#### Listed records:

- - - - -

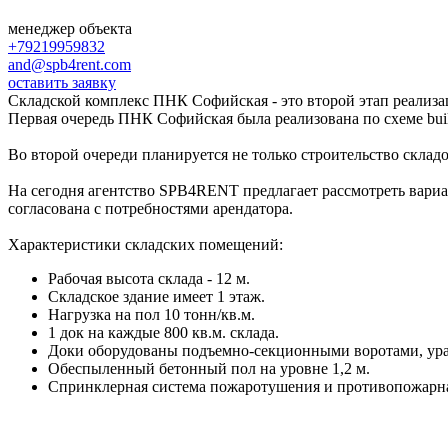
менеджер объекта
+79219959832
and@spb4rent.com
оставить заявку
Складской комплекс ПНК Софийская - это второй этап реализ
Первая очередь ПНК Софийская была реализована по схеме buil
Во второй очереди планируется не только строительство складо
На сегодня агентство SPB4RENT предлагает рассмотреть вари
согласована с потребностями арендатора.
Характеристики складских помещений:
Рабочая высота склада - 12 м.
Складское здание имеет 1 этаж.
Нагрузка на пол 10 тонн/кв.м.
1 док на каждые 800 кв.м. склада.
Доки оборудованы подъемно-секционными воротами, ура
Обеспыленный бетонный пол на уровне 1,2 м.
Спринклерная система пожаротушения и противопожарна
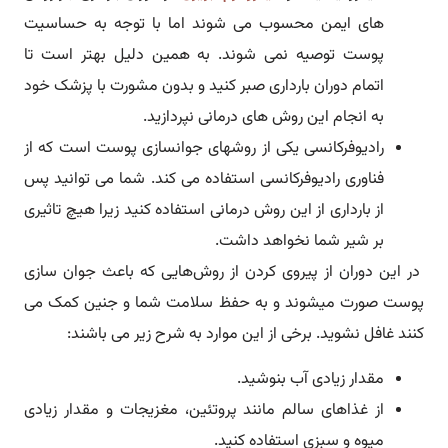
های ایمن محسوب می شوند اما با توجه به حساسیت
پوست توصیه نمی شوند. به همین دلیل بهتر است تا
اتمام دوران بارداری صبر کنید و بدون مشورت با پزشک خود
به انجام این روش های درمانی نپردازید.
‏رادیوفرکانسی یکی از روشهای جوانسازی پوست است که از
فناوری رادیوفرکانسی استفاده می کند. شما می توانید پس
از بارداری از این روش درمانی استفاده کنید زیرا هیچ تاثیری
بر شیر شما نخواهد داشت.
در این دوران از پیروی کردن از روش‌هایی که باعث جوان سازی
پوست صورت میشوند و به حفظ سلامت شما و جنین کمک می
کنند غافل نشوید. برخی از این موارد به شرح زیر می باشند:
مقدار زیادی آب بنوشید.
از غذاهای سالم مانند پروتئین، مغزیجات و مقدار زیادی
میوه و سبزی استفاده کنید.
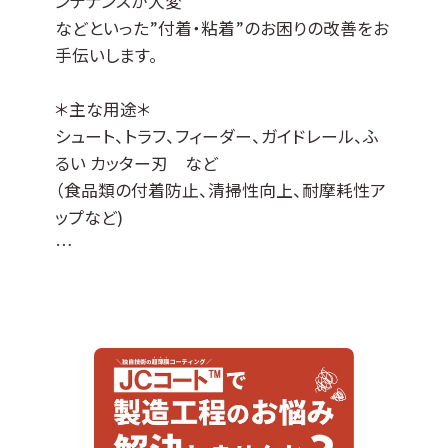
ンテナンスが大変
などといった”付着・粘着”のお困りの改善をお
手伝いします。
＊主な用途＊
シュート、トラフ、フィーダー、ガイドレール、ふ
るい カッター刃 など
（食品類の付着防止、清掃性向上、耐摩耗性ア
ップなど)
JCコート™はDLCコーティングをベースに各種
特性を付与した当社オリジナルの表面処理膜
でして、
『JCコートP』は撥水撥油性・非粘着性・防汚性
の機能があります。
※ DLCとは、ダイヤモンドライクカーボンの略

- - - - -

#### What you should do:
Reproduce exactly the lines from the beginning of the material down to the line containing "1 док на каждые 800 кв.м. склада.", both ends included, but not the pictures or anything after.

#### Response below:
менеджер объекта
+79219959832
and@spb4rent.com
оставить заявку
Складской комплекс ПНК Софийская - это второй этап реализ
Первая очередь ПНК Софийская была реализована по схеме buil
Во второй очереди планируется не только строительство складо
На сегодня агентство SPB4RENT предлагает рассмотреть вари
согласована с потребностями арендатора.
Характеристики складских помещений:
Рабочая высота склада - 12 м.
Складское здание имеет 1 этаж.
Нагрузка на пол 10 тонн/кв.м.
1 док на каждые 800 кв.м. склада.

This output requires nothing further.